I work for God who through the power of the Holy Spirit sent me to your blog spot where I read several things you have written against men and women who serve the Lord their God. Yes they make mistakes at times but brother are you very wrong to even think of putting your words against them in anyway at all. I will be praying nightyl from now on for well does the Lord your God say 'son your soul is headed straight for hell."
Sue: I appreciate that but I really don't think the Lord is saying that I am going straight to Hell.
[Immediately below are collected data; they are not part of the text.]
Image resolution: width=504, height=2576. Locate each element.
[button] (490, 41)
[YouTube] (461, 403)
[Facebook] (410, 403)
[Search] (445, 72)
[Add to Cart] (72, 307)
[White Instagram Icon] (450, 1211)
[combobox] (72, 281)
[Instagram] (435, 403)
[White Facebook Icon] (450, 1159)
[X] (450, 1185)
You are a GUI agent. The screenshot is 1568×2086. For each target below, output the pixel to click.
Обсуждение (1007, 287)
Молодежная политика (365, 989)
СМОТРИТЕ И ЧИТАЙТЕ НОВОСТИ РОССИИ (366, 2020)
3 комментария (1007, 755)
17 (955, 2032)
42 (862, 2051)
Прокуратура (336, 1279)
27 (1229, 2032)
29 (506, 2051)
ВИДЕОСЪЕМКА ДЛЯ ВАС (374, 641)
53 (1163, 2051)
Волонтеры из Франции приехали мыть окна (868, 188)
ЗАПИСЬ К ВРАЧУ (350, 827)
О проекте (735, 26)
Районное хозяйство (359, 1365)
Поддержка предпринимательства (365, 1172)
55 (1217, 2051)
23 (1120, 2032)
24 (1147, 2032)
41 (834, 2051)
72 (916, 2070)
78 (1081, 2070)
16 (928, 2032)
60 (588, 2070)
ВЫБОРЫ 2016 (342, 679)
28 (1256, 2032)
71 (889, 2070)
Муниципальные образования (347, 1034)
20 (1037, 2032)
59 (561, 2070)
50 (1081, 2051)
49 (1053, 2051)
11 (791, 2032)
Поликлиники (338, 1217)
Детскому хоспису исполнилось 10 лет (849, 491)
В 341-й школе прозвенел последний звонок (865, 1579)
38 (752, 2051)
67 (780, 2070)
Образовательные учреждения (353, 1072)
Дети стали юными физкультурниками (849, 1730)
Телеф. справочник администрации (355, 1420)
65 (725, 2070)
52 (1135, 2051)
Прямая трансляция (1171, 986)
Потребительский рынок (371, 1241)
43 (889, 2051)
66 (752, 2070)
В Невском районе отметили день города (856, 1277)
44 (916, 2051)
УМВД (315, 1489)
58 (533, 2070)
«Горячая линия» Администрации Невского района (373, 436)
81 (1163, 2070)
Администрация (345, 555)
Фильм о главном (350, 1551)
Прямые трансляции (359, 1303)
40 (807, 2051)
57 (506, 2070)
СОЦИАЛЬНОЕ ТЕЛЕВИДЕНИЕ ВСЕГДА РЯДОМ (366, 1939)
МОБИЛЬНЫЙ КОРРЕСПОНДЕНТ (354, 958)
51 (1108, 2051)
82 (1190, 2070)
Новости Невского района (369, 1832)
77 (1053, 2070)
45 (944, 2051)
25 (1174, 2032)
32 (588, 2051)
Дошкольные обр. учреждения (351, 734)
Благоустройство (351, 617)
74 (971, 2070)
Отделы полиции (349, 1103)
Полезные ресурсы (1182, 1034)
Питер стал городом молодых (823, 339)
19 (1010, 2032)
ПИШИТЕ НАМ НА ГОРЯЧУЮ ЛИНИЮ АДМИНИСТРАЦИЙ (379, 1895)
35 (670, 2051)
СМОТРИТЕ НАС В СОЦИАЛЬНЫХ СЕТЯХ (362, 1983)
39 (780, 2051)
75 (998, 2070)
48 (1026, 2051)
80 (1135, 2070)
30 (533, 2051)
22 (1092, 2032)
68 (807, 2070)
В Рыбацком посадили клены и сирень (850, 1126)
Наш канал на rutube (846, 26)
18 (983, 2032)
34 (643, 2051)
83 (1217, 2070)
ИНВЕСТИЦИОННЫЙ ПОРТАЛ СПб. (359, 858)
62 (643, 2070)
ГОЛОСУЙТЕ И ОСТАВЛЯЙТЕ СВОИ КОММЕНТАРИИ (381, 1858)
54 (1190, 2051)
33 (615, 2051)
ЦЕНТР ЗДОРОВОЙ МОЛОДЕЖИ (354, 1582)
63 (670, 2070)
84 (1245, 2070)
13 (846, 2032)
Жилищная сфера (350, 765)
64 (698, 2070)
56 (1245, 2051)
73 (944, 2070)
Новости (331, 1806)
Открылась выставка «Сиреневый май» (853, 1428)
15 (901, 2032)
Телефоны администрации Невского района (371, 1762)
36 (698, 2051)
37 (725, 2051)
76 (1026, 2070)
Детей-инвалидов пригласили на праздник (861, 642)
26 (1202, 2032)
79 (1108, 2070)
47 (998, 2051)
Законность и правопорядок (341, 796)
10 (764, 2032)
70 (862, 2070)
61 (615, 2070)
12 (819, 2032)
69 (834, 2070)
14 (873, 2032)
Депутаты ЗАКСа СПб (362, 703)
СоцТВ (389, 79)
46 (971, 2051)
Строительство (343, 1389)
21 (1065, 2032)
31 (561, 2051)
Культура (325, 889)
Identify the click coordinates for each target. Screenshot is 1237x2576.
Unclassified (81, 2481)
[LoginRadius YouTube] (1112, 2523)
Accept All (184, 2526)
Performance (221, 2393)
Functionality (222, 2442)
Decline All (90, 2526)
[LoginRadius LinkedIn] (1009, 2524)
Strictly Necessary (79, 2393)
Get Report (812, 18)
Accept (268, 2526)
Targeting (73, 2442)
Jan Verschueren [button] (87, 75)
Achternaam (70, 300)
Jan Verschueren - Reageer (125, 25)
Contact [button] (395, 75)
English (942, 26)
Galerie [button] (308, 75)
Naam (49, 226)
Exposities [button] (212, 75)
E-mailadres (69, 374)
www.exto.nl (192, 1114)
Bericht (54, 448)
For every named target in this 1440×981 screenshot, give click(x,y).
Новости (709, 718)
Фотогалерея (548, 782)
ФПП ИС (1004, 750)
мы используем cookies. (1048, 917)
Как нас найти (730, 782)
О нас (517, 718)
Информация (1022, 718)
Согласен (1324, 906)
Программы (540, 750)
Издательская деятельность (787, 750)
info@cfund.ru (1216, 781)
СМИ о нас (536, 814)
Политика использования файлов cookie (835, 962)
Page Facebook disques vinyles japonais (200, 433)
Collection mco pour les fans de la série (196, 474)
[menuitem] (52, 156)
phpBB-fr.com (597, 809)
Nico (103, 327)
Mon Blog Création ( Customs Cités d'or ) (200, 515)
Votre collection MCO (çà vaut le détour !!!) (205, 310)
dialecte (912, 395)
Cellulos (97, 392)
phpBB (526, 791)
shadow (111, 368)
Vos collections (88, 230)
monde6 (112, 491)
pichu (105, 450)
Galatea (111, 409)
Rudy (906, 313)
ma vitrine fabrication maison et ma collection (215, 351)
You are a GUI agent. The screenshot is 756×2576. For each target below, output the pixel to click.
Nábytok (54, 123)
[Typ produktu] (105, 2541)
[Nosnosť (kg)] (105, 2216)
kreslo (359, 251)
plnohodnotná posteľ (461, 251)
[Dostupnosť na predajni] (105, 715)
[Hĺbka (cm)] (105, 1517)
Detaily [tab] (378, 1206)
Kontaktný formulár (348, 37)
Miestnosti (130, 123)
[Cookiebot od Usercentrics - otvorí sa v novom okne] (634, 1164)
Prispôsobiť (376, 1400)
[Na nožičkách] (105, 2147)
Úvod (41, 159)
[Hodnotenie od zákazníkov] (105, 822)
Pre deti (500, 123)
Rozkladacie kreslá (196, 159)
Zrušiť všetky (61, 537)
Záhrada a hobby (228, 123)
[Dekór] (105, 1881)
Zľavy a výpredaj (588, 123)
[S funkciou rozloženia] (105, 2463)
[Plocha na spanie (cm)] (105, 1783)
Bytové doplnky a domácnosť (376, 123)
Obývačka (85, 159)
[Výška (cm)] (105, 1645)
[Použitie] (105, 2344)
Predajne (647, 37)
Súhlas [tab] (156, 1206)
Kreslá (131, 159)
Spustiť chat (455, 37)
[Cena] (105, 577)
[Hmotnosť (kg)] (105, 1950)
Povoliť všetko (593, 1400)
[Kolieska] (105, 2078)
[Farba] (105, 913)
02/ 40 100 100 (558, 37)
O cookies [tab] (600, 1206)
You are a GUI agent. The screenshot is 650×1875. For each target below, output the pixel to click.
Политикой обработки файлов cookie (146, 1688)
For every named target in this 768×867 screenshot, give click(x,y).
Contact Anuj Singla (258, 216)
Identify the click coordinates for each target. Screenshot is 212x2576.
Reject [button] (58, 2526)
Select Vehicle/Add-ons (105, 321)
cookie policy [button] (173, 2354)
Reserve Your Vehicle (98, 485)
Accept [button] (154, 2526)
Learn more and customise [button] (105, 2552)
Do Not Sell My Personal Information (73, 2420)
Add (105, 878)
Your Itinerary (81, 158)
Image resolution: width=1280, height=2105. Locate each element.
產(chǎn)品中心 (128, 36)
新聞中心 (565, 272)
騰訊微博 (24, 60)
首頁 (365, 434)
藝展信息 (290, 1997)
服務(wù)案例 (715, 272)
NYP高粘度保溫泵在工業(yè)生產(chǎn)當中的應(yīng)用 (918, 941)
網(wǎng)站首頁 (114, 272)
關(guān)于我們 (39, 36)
The Lord digs me and I, He.
I think the more likely scenario is that the Lord sent ME to YOU via my blog to instill a little more common sense and sense of who the Lord is into you and less perverted, rapture ready nonsense.
If you do see the Lord, tell him that we're still on for next Wednesday when I gho smokeless for Jesus!!
Cheers and Amen!!
I don't like this comparison. Mr Sheen is an arrogant ass. His 2.5 men show was funny for a while but not anymore
But our beloved Matt-Man is funny every effing day of his miserable life. ok...it is not a miserable life but I think you get my point.
I could care less if I never heard of Charlie again but my life would have a gap...a big gap....if I didn't have my regular Matt-Man fix
and of course there is that periodic pic of that stunning butt that would make me.....hmmm...make me go for a dude
David: Why thanks David. Your comment made me both happy and a bit uncomfortable. Hee. Cheers David!!
Do you nap like an F-18 as Charile does? Now that's a superpower.
Trooper: Ha...No...But I do have strafing runs in my underwear. Cheers Trooper!!
You must have Adonis blood like him, too!
Sybil: In spite of my bald head and beer gut, I AM an Adonis!! Cheers Sybil!!